Autoregressive Distillation

Contents

Autoregressive Distillation#

Autoregressive distillation is a technical exploration in LightX2V. By training distilled models, it reduces inference steps from the original 40-50 steps to 8 steps, achieving inference acceleration while enabling infinite-length video generation through KV Cache technology.

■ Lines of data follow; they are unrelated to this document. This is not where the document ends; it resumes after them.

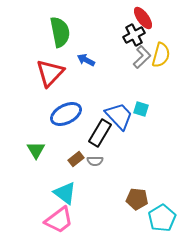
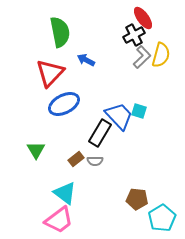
cyan square: moved 2 px left, 2 px down
blue ellipse: moved 2 px left, 10 px up
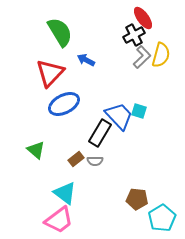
green semicircle: rotated 20 degrees counterclockwise
green triangle: rotated 18 degrees counterclockwise
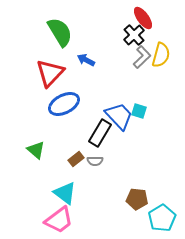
black cross: rotated 15 degrees counterclockwise
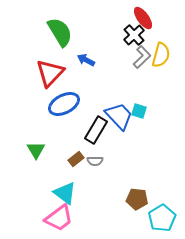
black rectangle: moved 4 px left, 3 px up
green triangle: rotated 18 degrees clockwise
pink trapezoid: moved 2 px up
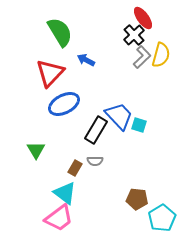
cyan square: moved 14 px down
brown rectangle: moved 1 px left, 9 px down; rotated 21 degrees counterclockwise
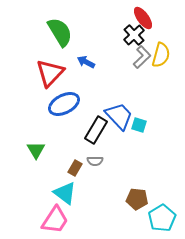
blue arrow: moved 2 px down
pink trapezoid: moved 4 px left, 2 px down; rotated 20 degrees counterclockwise
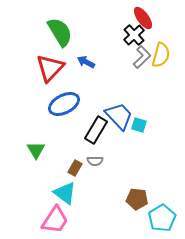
red triangle: moved 5 px up
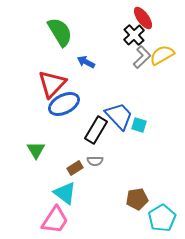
yellow semicircle: moved 1 px right; rotated 135 degrees counterclockwise
red triangle: moved 2 px right, 16 px down
brown rectangle: rotated 28 degrees clockwise
brown pentagon: rotated 15 degrees counterclockwise
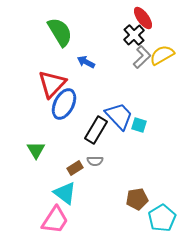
blue ellipse: rotated 36 degrees counterclockwise
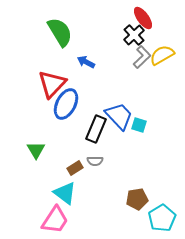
blue ellipse: moved 2 px right
black rectangle: moved 1 px up; rotated 8 degrees counterclockwise
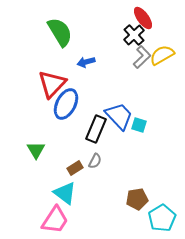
blue arrow: rotated 42 degrees counterclockwise
gray semicircle: rotated 63 degrees counterclockwise
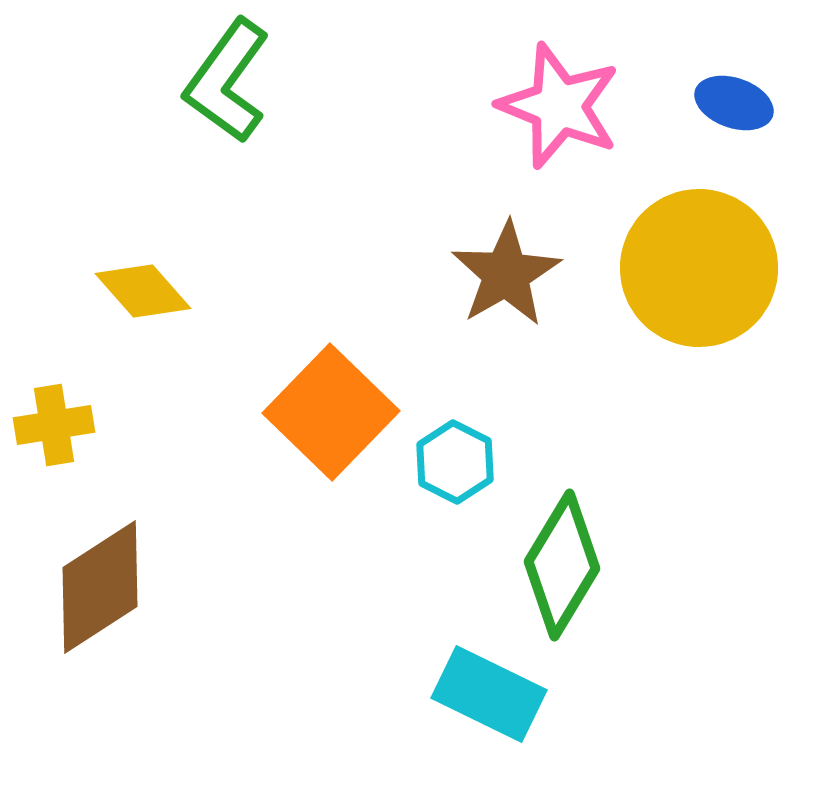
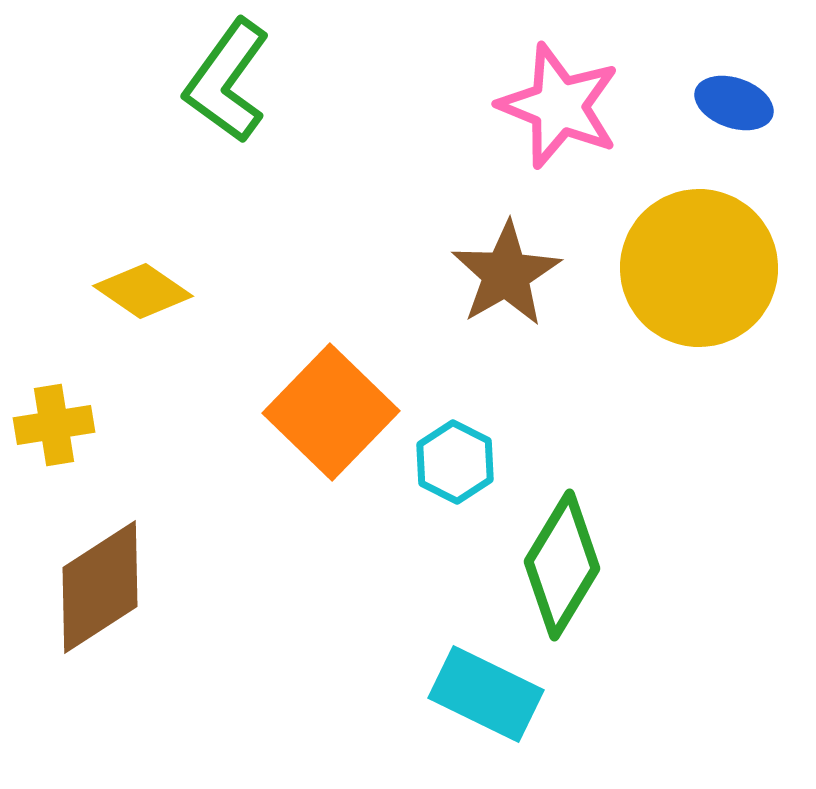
yellow diamond: rotated 14 degrees counterclockwise
cyan rectangle: moved 3 px left
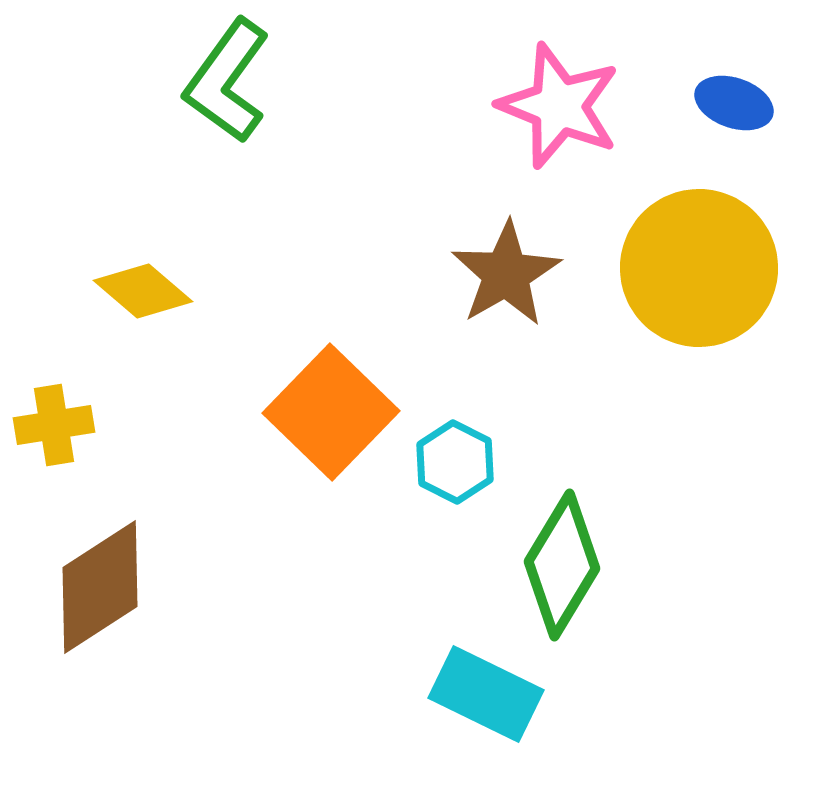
yellow diamond: rotated 6 degrees clockwise
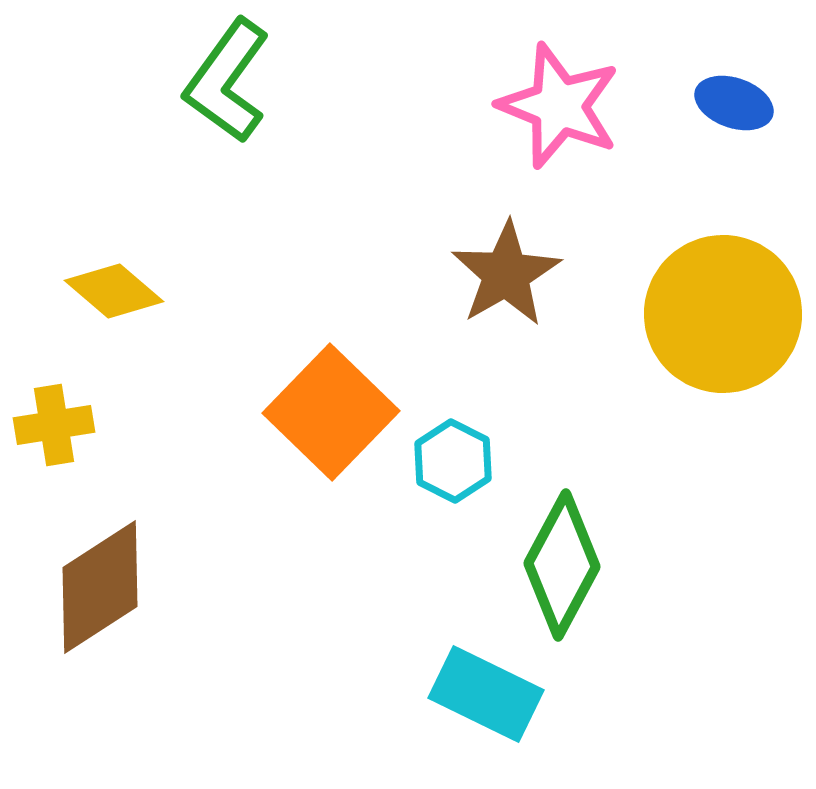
yellow circle: moved 24 px right, 46 px down
yellow diamond: moved 29 px left
cyan hexagon: moved 2 px left, 1 px up
green diamond: rotated 3 degrees counterclockwise
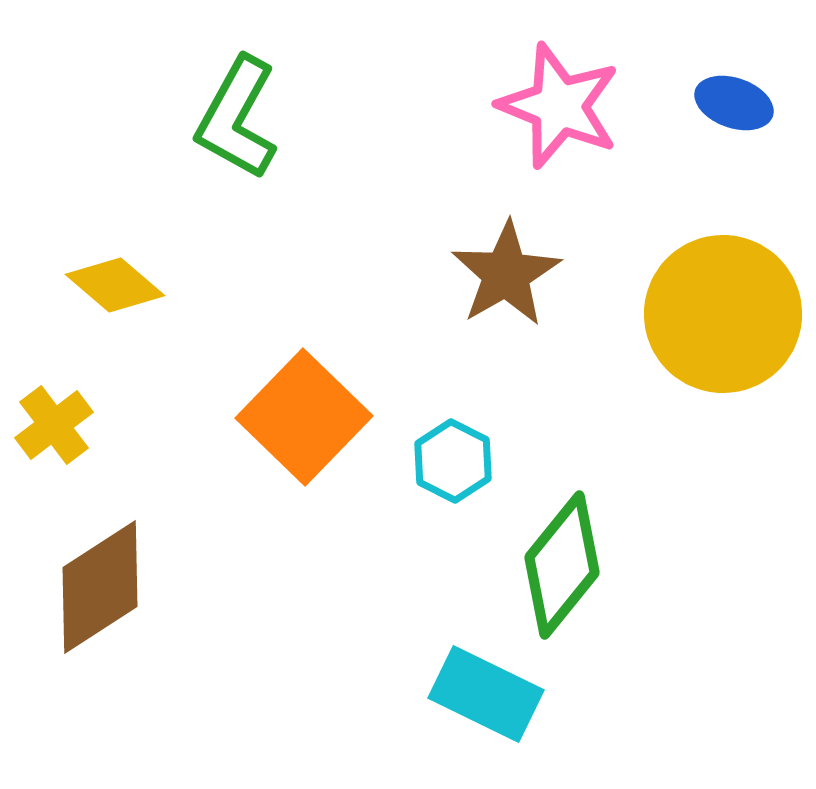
green L-shape: moved 10 px right, 37 px down; rotated 7 degrees counterclockwise
yellow diamond: moved 1 px right, 6 px up
orange square: moved 27 px left, 5 px down
yellow cross: rotated 28 degrees counterclockwise
green diamond: rotated 11 degrees clockwise
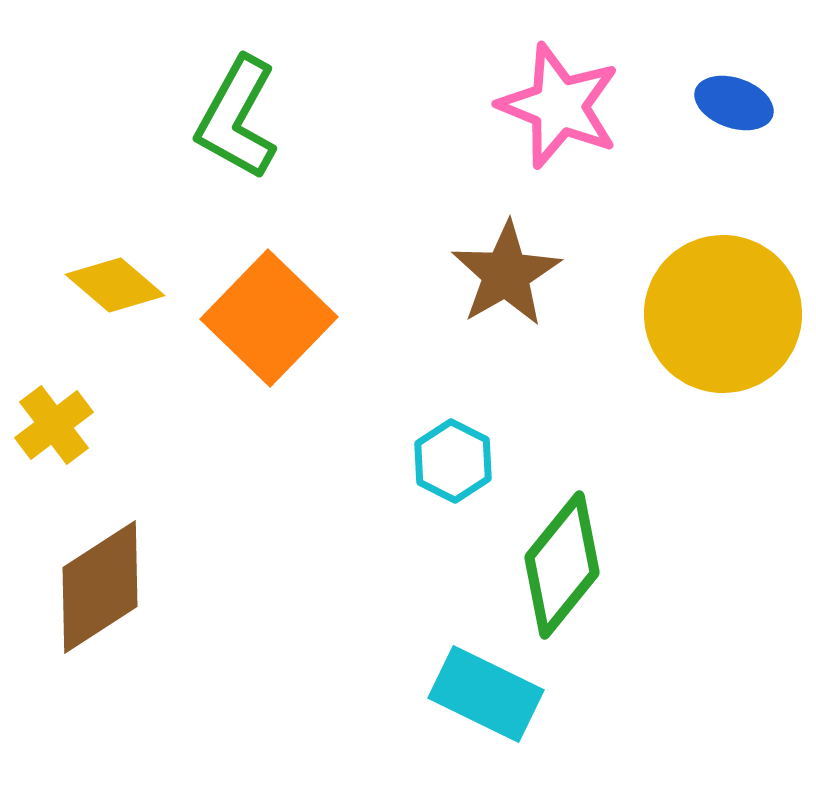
orange square: moved 35 px left, 99 px up
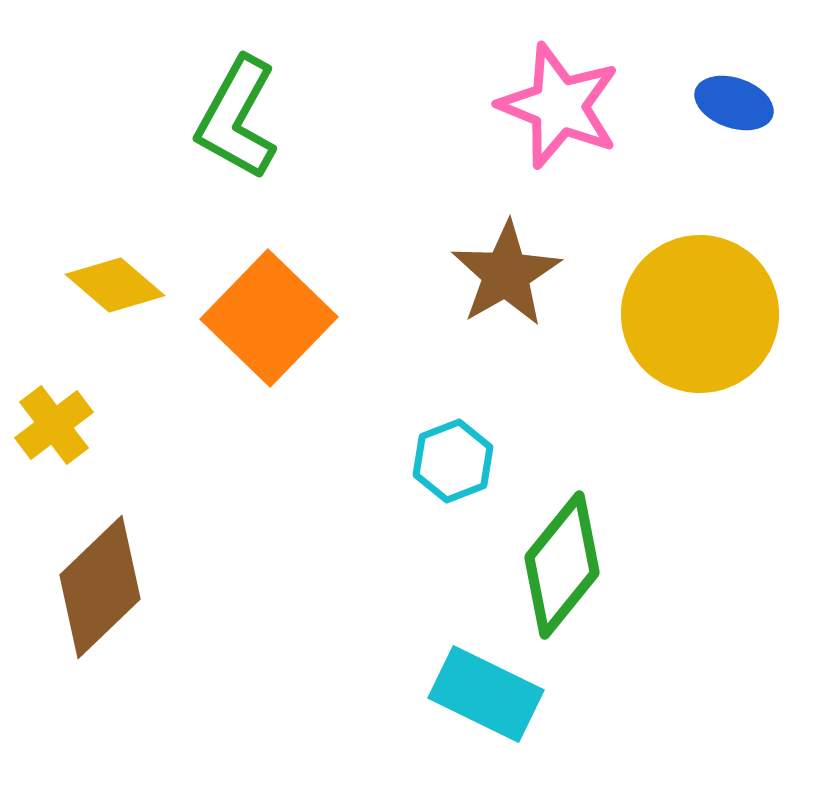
yellow circle: moved 23 px left
cyan hexagon: rotated 12 degrees clockwise
brown diamond: rotated 11 degrees counterclockwise
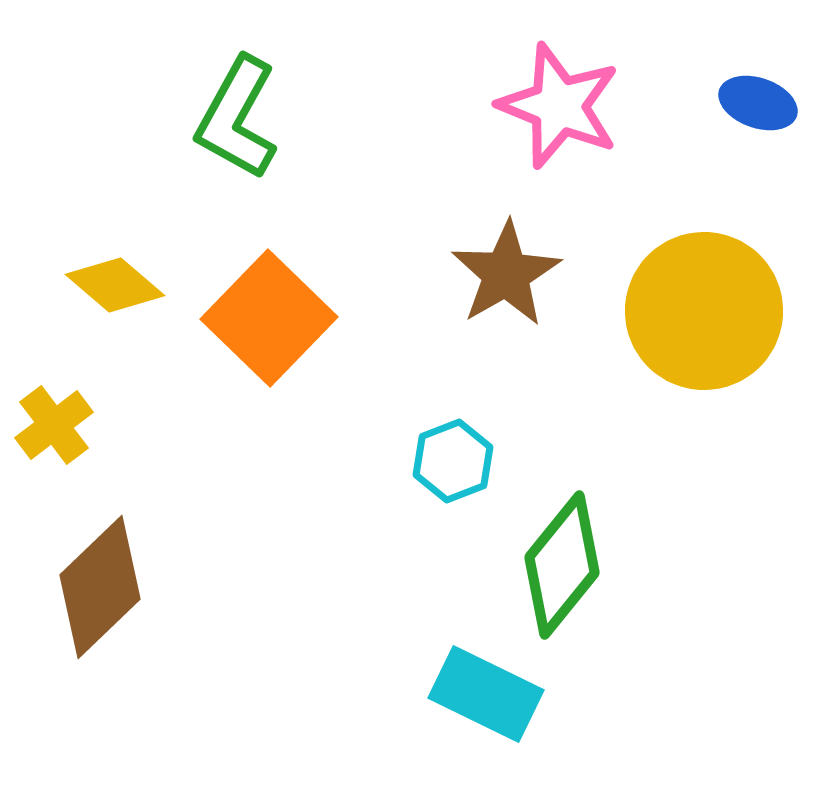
blue ellipse: moved 24 px right
yellow circle: moved 4 px right, 3 px up
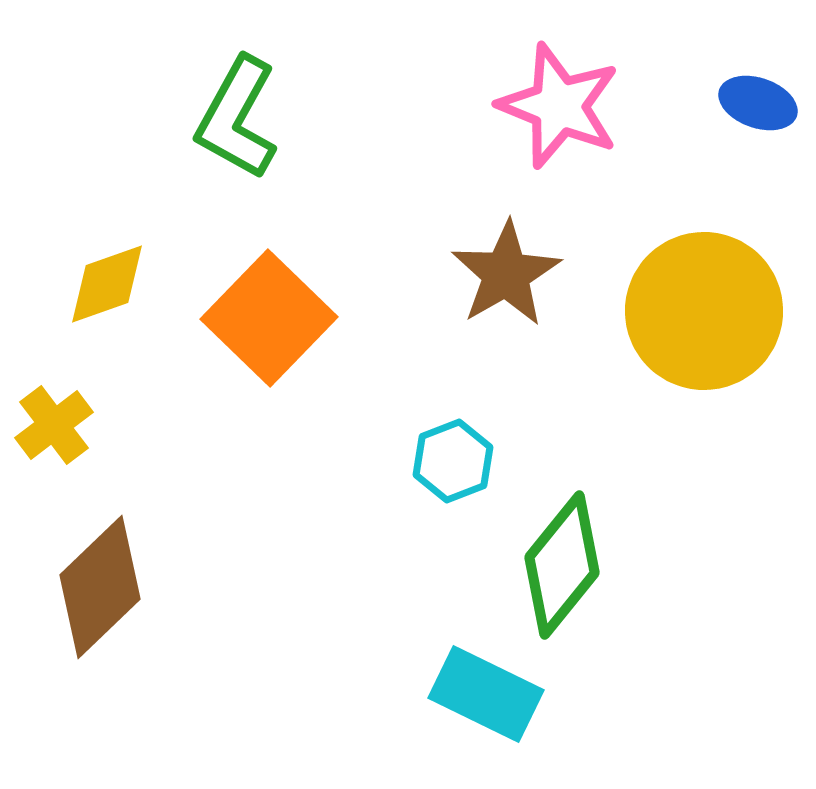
yellow diamond: moved 8 px left, 1 px up; rotated 60 degrees counterclockwise
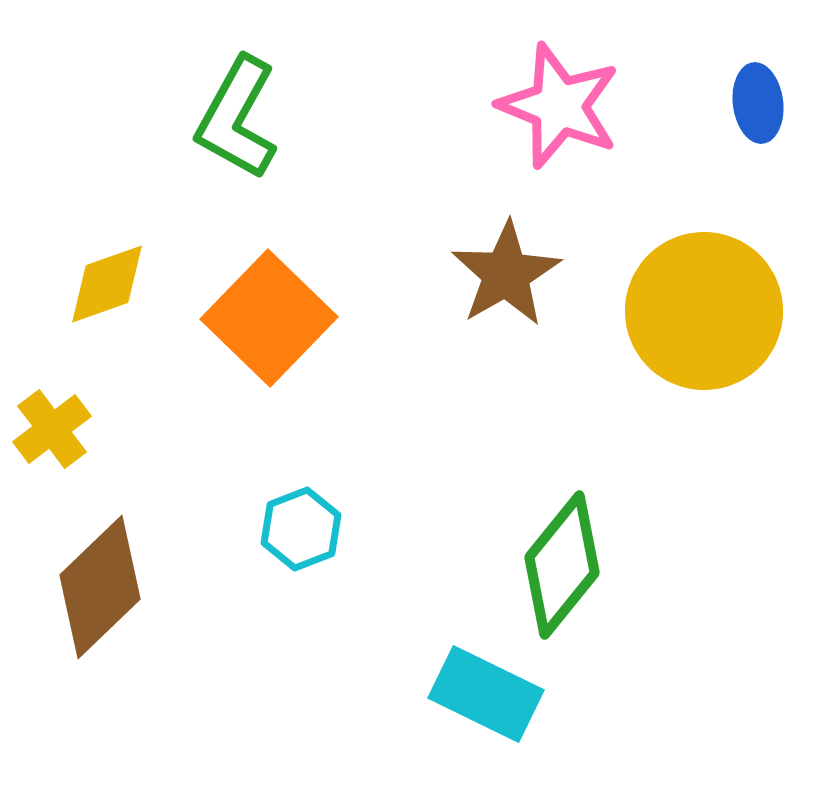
blue ellipse: rotated 64 degrees clockwise
yellow cross: moved 2 px left, 4 px down
cyan hexagon: moved 152 px left, 68 px down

⚠️ Warning: Currently, autoregressive distillation has mediocre effects and the acceleration improvement has not met expectations, but it can serve as a long-term research project. Currently, LightX2V only supports autoregressive models for T2V.

🔍 Technical Principle#

Autoregressive distillation is implemented through CausVid technology. CausVid performs step distillation and CFG distillation on 1.3B autoregressive models. LightX2V extends it with a series of enhancements:

Larger Models: Supports autoregressive distillation training for 14B models;
More Complete Data Processing Pipeline: Generates a training dataset of 50,000 prompt-video pairs;

For detailed implementation, refer to CausVid-Plus.

🛠️ Configuration Files#

Configuration File#

Configuration options are provided in the configs/causvid/ directory:

Configuration File	Model Address
wan_t2v_causvid.json	https://huggingface.co/lightx2v/Wan2.1-T2V-14B-CausVid

Key Configuration Parameters#

{
  "enable_cfg": false,          // Disable CFG for speed improvement
  "num_fragments": 3,           // Number of video segments generated at once, 5s each
  "num_frames": 21,             // Frames per video segment, modify with caution!
  "num_frame_per_block": 3,     // Frames per autoregressive block, modify with caution!
  "num_blocks": 7,              // Autoregressive blocks per video segment, modify with caution!
  "frame_seq_length": 1560,     // Encoding length per frame, modify with caution!
  "denoising_step_list": [      // Denoising timestep list
    999, 934, 862, 756, 603, 410, 250, 140, 74
  ]
}

📜 Usage#

Model Preparation#

Place the downloaded model (causal_model.pt or causal_model.safetensors) in the causvid_models/ folder under the Wan model root directory:

For T2V: Wan2.1-T2V-14B/causvid_models/

Inference Script#

bash scripts/wan/run_wan_t2v_causvid.sh